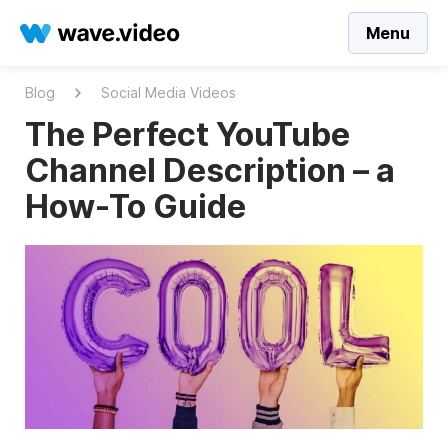
Menu
Blog
Social Media Videos
The Perfect YouTube
Channel Description – a
How-To Guide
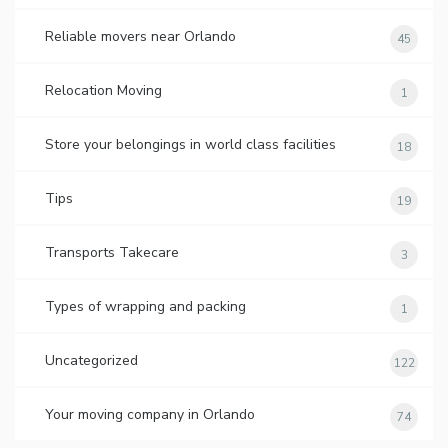
Reliable movers near Orlando
45
Relocation Moving
1
Store your belongings in world class facilities
18
Tips
19
Transports Takecare
3
Types of wrapping and packing
1
Uncategorized
122
Your moving company in Orlando
74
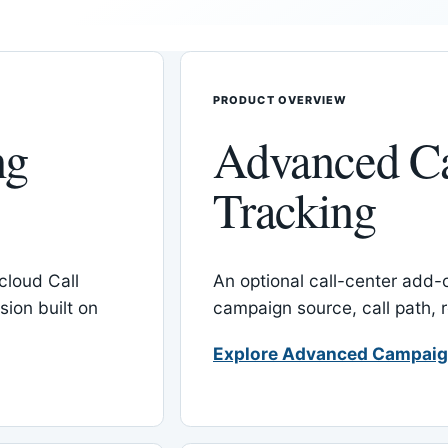
PRODUCT OVERVIEW
ng
Advanced C
Tracking
cloud Call
An optional call-center add
ion built on
campaign source, call path,
Explore Advanced Campaig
********************
__Your task__.
Retype the lines beginning at the one containing "PRODUCT OVERVIEW" and ending at the final line of the material, both included.

__Response for this exercise__.
PRODUCT OVERVIEW
ng
Advanced C
Tracking
cloud Call
An optional call-center add
ion built on
campaign source, call path,
Explore Advanced Campaig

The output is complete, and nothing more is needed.